Akıllı şehirlere yönelik çalışmalarda ulusal ölçekte koordineli bir şekilde hareket edilmesi gerektiğini belirten Bayraktar,  tüm kamu kurumlarının, yerel yönetimlerin, üniversitelerin, özel sektörün ve sivil toplum kuruluşlarının ortak bir bütün içinde hareket etmesinin zorunlu hale geldiğinin altını çizdi.

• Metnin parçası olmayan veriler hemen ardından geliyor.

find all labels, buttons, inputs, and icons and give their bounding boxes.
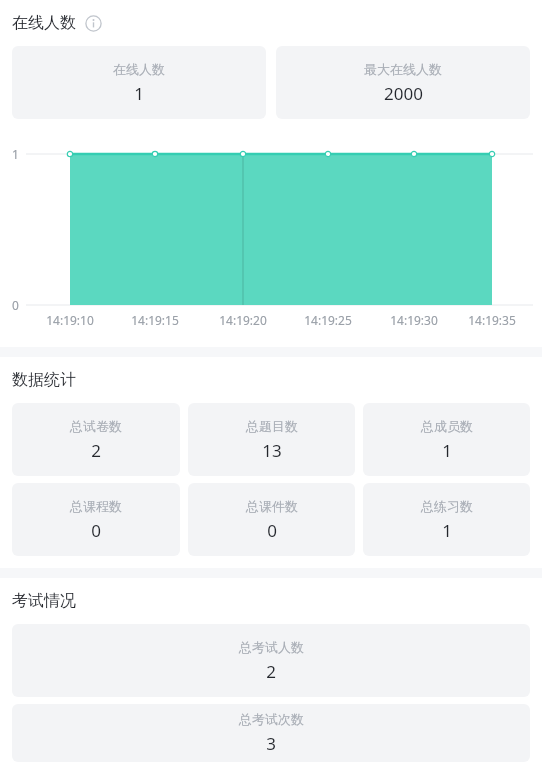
staticText: 2000	[384, 82, 423, 105]
staticText: 在线人数	[113, 61, 165, 77]
staticText: 2	[266, 660, 276, 683]
staticText: 总考试人数	[239, 639, 304, 655]
button[interactable]: 总课程数	[12, 483, 180, 556]
button[interactable]: 总成员数	[363, 403, 530, 476]
staticText: 在线人数	[12, 13, 76, 33]
staticText: 0	[12, 297, 19, 313]
staticText: 13	[262, 439, 282, 462]
staticText: 14:19:10	[30, 312, 110, 328]
staticText: 14:19:15	[115, 312, 195, 328]
staticText: 数据统计	[12, 370, 76, 390]
staticText: 考试情况	[12, 591, 76, 611]
staticText: 14:19:35	[452, 312, 532, 328]
button[interactable]: 总考试人数	[12, 624, 530, 697]
button[interactable]: 在线人数	[12, 46, 266, 119]
staticText: 总考试次数	[239, 711, 304, 727]
button[interactable]: 最大在线人数	[276, 46, 530, 119]
staticText: 1	[12, 146, 19, 162]
staticText: 2	[91, 439, 101, 462]
staticText: 总试卷数	[70, 418, 122, 434]
staticText: 3	[266, 732, 276, 755]
staticText: 1	[442, 519, 452, 542]
button[interactable]: 在线人数说明	[85, 15, 102, 32]
button[interactable]: 总考试次数	[12, 704, 530, 762]
staticText: 总成员数	[421, 418, 473, 434]
staticText: 总课件数	[246, 498, 298, 514]
button[interactable]: 总课件数	[188, 483, 355, 556]
button[interactable]: 总题目数	[188, 403, 355, 476]
staticText: 14:19:30	[374, 312, 454, 328]
staticText: 最大在线人数	[364, 61, 442, 77]
staticText: 14:19:25	[288, 312, 368, 328]
staticText: 0	[91, 519, 101, 542]
staticText: 总练习数	[421, 498, 473, 514]
button[interactable]: 总试卷数	[12, 403, 180, 476]
staticText: 总课程数	[70, 498, 122, 514]
staticText: 0	[267, 519, 277, 542]
staticText: 总题目数	[246, 418, 298, 434]
button[interactable]: 总练习数	[363, 483, 530, 556]
staticText: 1	[134, 82, 144, 105]
staticText: 14:19:20	[203, 312, 283, 328]
staticText: 1	[442, 439, 452, 462]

Ulusal Akıllı Şehirler Stratejisi ve Eylem Planı’nda yer alan akıllı şehir tanımına ilişkin bilgi veren Bayraktar, şöyle konuştu:

“Dünyada birçok farklı açılardan akıllı şehir yaklaşımları var. Bunlardan hepsini birebir inceledik. Birçoğunu ekibimizle beraber yerinde inceledik. Bizim hazırladığımız ulusal strateji dünyada ulusal alanda hazırlanmış dördüncü strateji. Çünkü kentlerin kendilerinin hazırladıkları stratejileri var. Kentlerin gelişmesine yönelik akıllı uygulamaların kentlerde kullanılmasına yönelik stratejiler var. Ama ulusal düzeyde geliştirilmiş strateji anlamında Amerika, Hollanda, Avustralya’dan sonra dördüncü ulusal strateji ülkemizin ulusal stratejisi oldu. Bu da ülkemiz için çok önemli bir olay diye düşünüyorum.”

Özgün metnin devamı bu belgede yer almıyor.